Auto high-beams is absolutely allowed in the US and common on new cars. I've had a couple cars with this feature.
My current car has auto high beams. Beam shaping is different technology, rather than a boolean operation, it allows the computer to turn off specific LEDs that are pointed at oncoming traffic, leaving the road ahead of you fully illuminated without blinding oncomming traffic
The GP specifically referred to a vehicle that would "turn your high beams off"
> it's not allowed in the US

My MDX does it, and they have had that capability since at least 2017.

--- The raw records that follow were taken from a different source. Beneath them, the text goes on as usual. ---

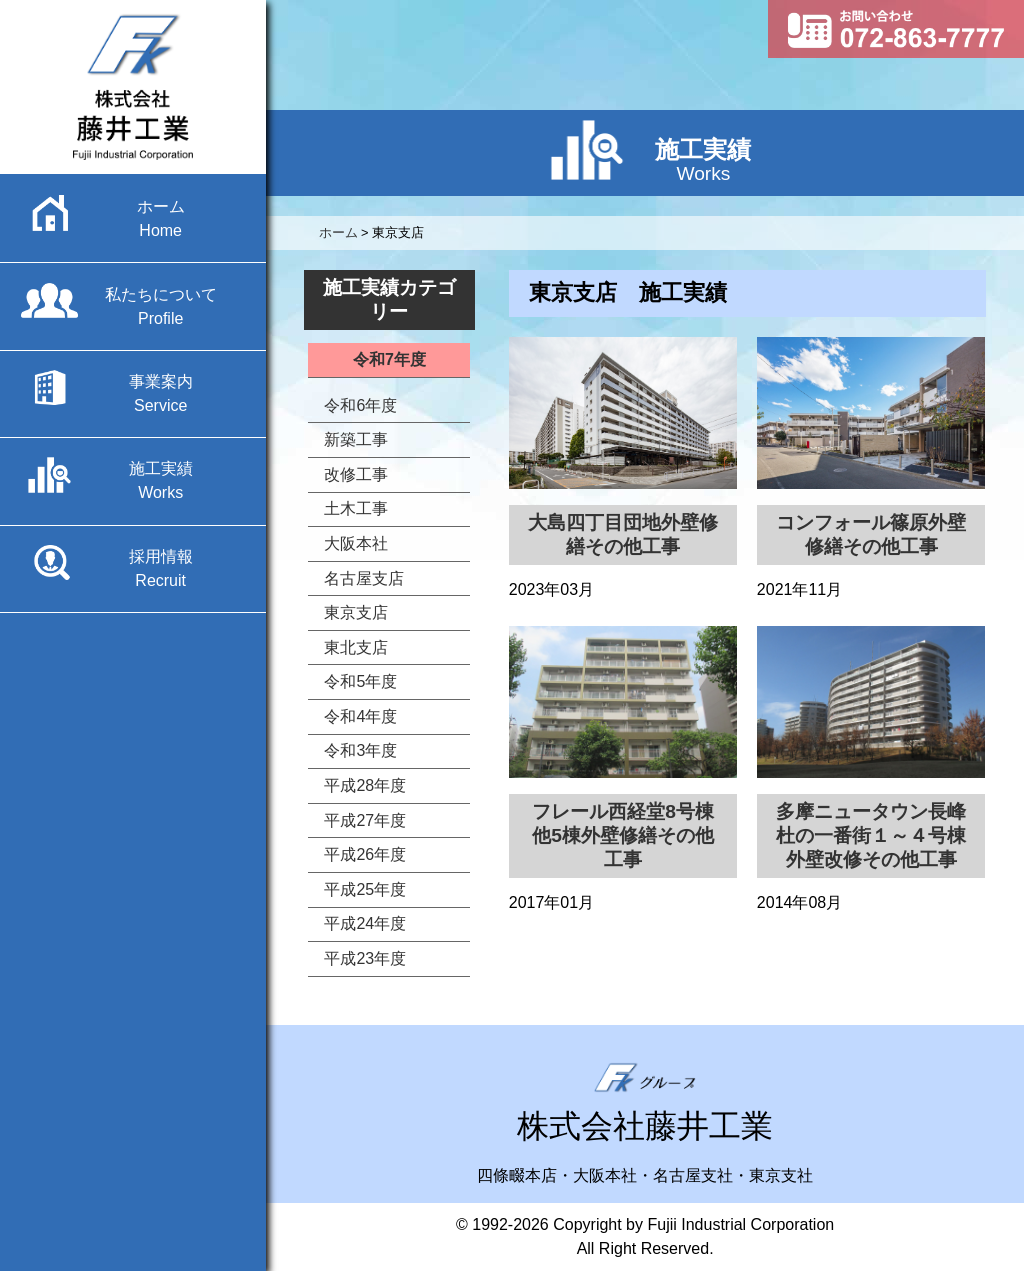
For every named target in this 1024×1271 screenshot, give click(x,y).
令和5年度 (360, 681)
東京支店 (356, 612)
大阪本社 (356, 543)
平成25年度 (365, 889)
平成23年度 (365, 958)
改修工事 (356, 474)
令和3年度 (360, 750)
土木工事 (356, 508)
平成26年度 (365, 854)
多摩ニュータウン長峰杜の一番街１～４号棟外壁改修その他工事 (871, 835)
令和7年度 (389, 359)
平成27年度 (365, 820)
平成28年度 (365, 785)
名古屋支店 (364, 578)
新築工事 (356, 439)
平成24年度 (365, 923)
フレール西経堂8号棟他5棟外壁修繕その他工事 (623, 835)
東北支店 (356, 647)
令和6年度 (360, 405)
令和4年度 (360, 716)
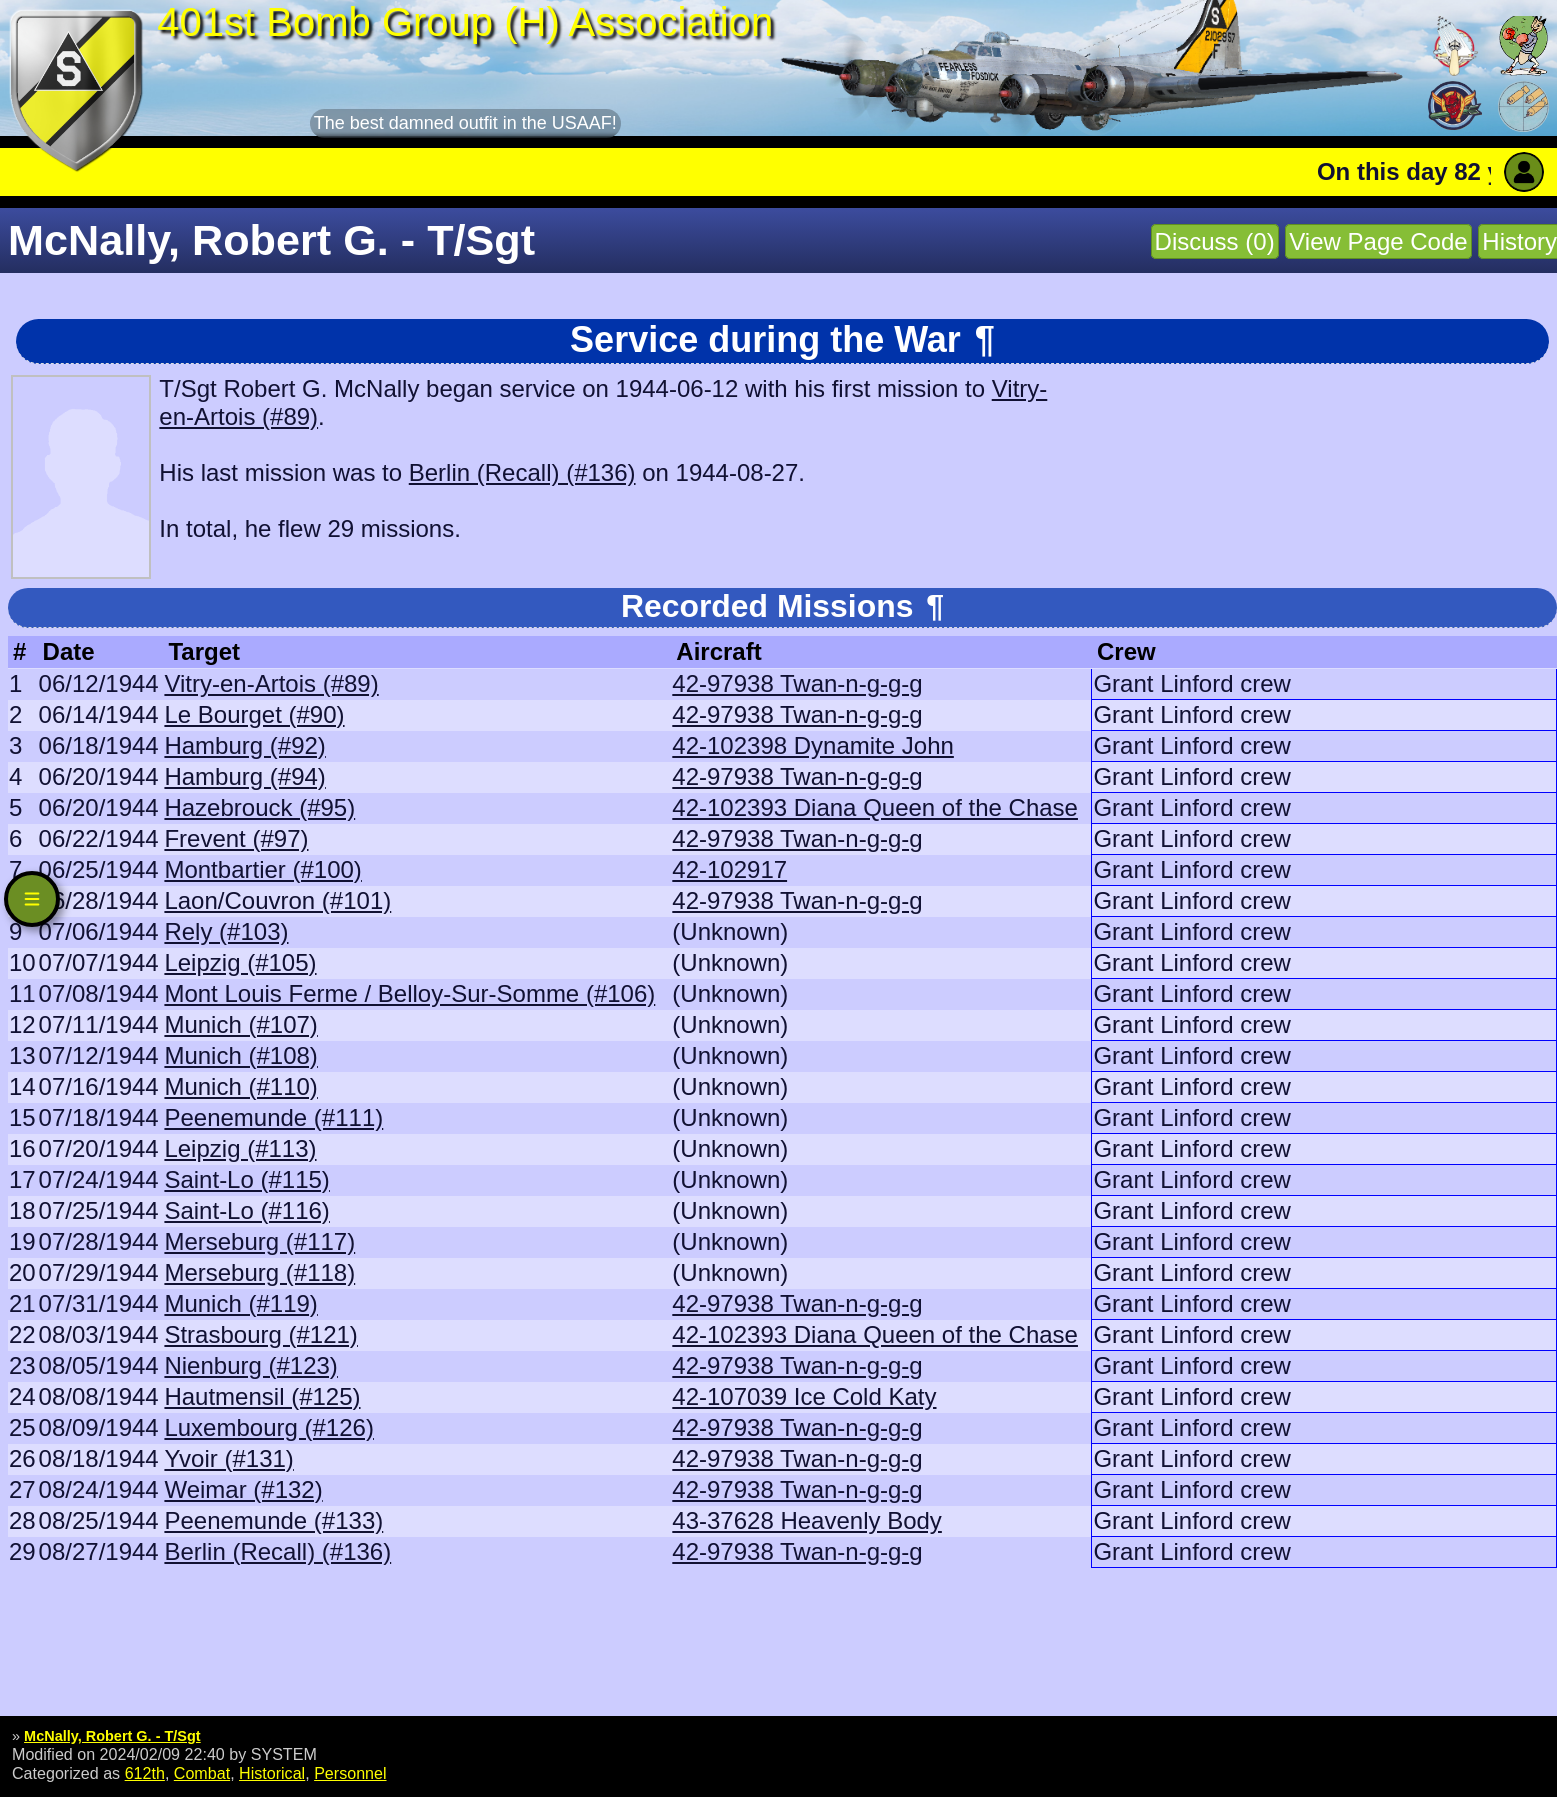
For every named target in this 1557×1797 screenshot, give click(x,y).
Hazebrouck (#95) (259, 807)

I believe the tech that is not allowed in the US is something that literally dims sections of the lights that would shine line into the eyes of an oncoming driver. This is different than the auto dimming lights feature in US cars that just shuts off the high beams when an oncoming car is detected. Most of the tech is made by a company called Gentex. If you have an auto dimming rear view mirror in your car they most likely made it.